The Razmnama, British Library Or.12076 is an incomplete illustrated Mughal manuscript of the Razmnama, which is a translation of the Hindu epic Mahabharata written by Naqib Khan, and copied in AH 1007 (1598/99). It contains sections 14–18, the concluding part of the work, with some detached parts. There are 24 full-page Mughal paintings of high quality, all attributed to artists (two artists in three cases). It is the second of the four surviving Mughal illustrated manuscripts, described in the BL catalogue as "Sub-imperial Mughal".

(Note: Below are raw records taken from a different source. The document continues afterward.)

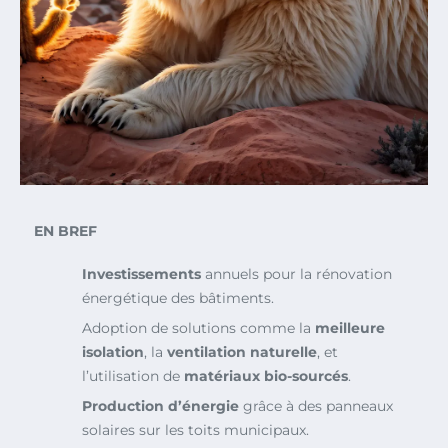
EN BREF
Investissements
annuels pour la rénovation
énergétique des bâtiments.
Adoption de solutions comme la
meilleure
isolation
, la
ventilation naturelle
, et
l’utilisation de
matériaux bio-sourcés
.
Production d’énergie
grâce à des panneaux
solaires sur les toits municipaux.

British Library ("BL"), Or. 12076 has 138 folios which were already numbered when bought, the numbers running from 715 to 846, with others not numbered, but several leaves missing from the text.

==History==
The manuscript appeared in an auction at Sotheby's in London in 1921 (24-25 Oct. 1921, lot 203), when the BL portion was bought for £76 by the art historian Gerald Reitlinger (then only 21). It appeared again at Sotheby's in 1954 (Lot 230, Sotheby's sale 8 Nov. 1954), and was bought by a dealer who sold it to the British Museum (now BL) a few weeks later.

In the 1921 sale, several lots included parts of the manuscript, which had presumably recently been divided for the sale, and altogether the locations of 161 miniatures are known, and were recorded by Seyller. The location of the "remaining portions" of the text, sold to a dealer for £1, are not known. A further eight leaves later reached the BL as British Library Add.Or. 2776–2783.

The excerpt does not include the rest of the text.